Indigo twisted right as an operative in tactical gear sprinted forward, weapon raised. 

“I don’t know how you got in here, but—” 

Indigo didn’t give him time to finish. She leaped to the left as he fired his rifle, the three round burst missing her cleanly. Scattering up and along the left hand wall, she pushed off into an armless cartwheel over the shooter’s head, landing on the other side of him in a low crouch. She drove a fist into his side, lifting him from his feet and slamming him against the wall. Sheet rock splintered under the impact and he dropped to the floor amidst a drift of broken plaster.

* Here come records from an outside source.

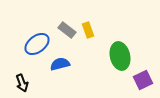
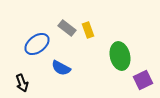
gray rectangle: moved 2 px up
blue semicircle: moved 1 px right, 4 px down; rotated 138 degrees counterclockwise
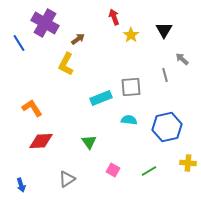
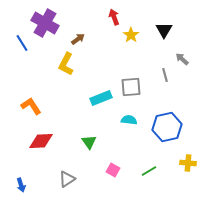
blue line: moved 3 px right
orange L-shape: moved 1 px left, 2 px up
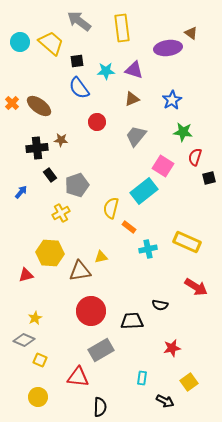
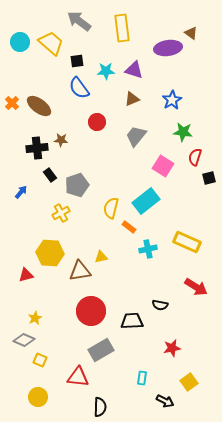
cyan rectangle at (144, 191): moved 2 px right, 10 px down
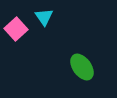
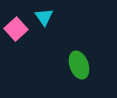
green ellipse: moved 3 px left, 2 px up; rotated 16 degrees clockwise
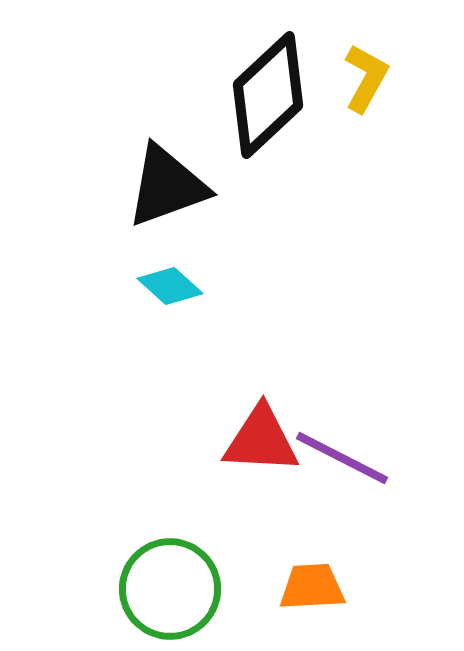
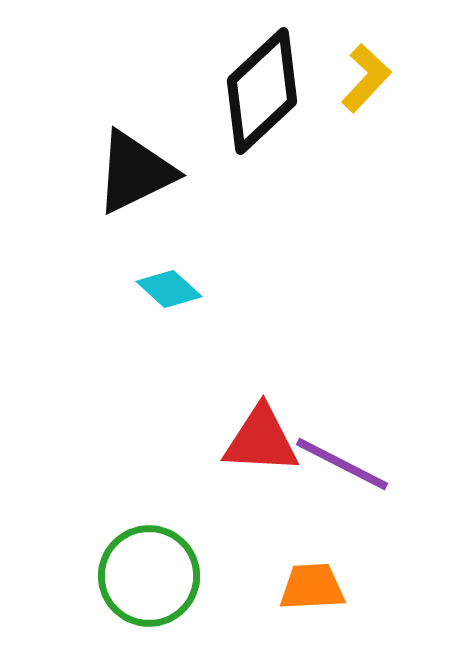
yellow L-shape: rotated 14 degrees clockwise
black diamond: moved 6 px left, 4 px up
black triangle: moved 32 px left, 14 px up; rotated 6 degrees counterclockwise
cyan diamond: moved 1 px left, 3 px down
purple line: moved 6 px down
green circle: moved 21 px left, 13 px up
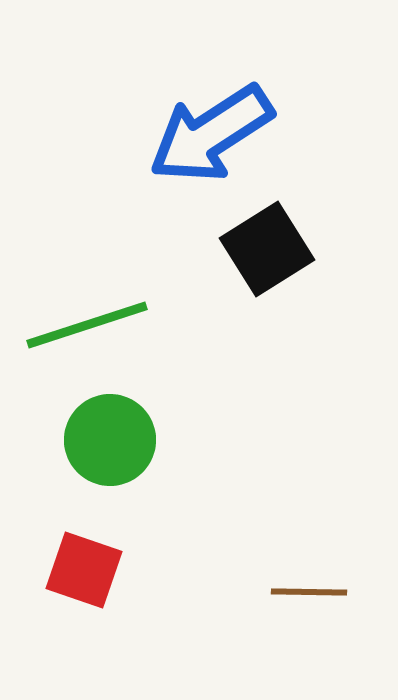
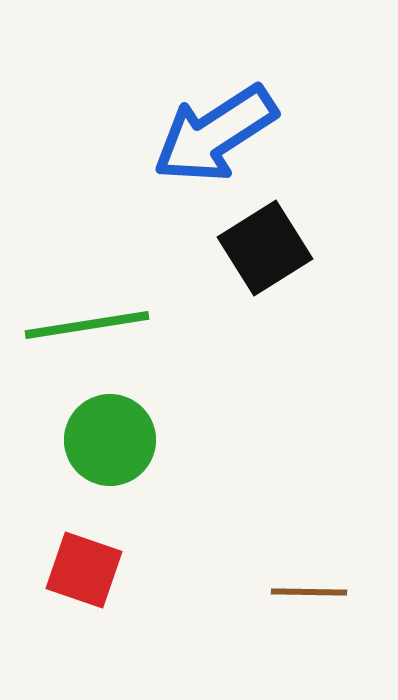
blue arrow: moved 4 px right
black square: moved 2 px left, 1 px up
green line: rotated 9 degrees clockwise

She crouched over him, her tongue touching her lips as she focused her attention on the exposed nape of his neck.

“No time for that,” Sammy barked, barging from the room they’d been held in. He moved toward the fallen guard and slipped a pistol free from his holster, then slung the M4 carbine over his shoulder. A moment later, Sammy had liberated the fallen operative of his tactical vest, sliding it down over his own torso, fastening a series of straps around each ribcage.

“Miranda, we need to move!”

The woman poked her head out from the door, looking warily at Indigo.

“C’mon, let’s go.”

She shook her head, not taking another step forward.

“You spent weeks letting vampires feed on you— what are you afraid of?”

“She— she’s— different.”

“Not that different.”

“I— I am me.” Indigo struggled to form the words, but managed. “Still me.”

Miranda remained frozen as boot falls echoed throughout another adjoining hallway.

“Either you come with us now, or we’re leaving without you, and we’d rather not leave without you.”

“Your friends,” Indigo said. “Are my friends.” She gestured clumsily toward herself, then back at Miranda. “We are— all friends.”

Miranda still looked dubious, but she stepped warily out into the hallway. Voices cried out from a nearby corridor as Sammy swept forward and gestured wildly.

“Come on. We need to go! We need to go now!”

Finally, Miranda seemed to understand the urgency of the situation and the three of them hurried down the hallway and toward the nearest exit.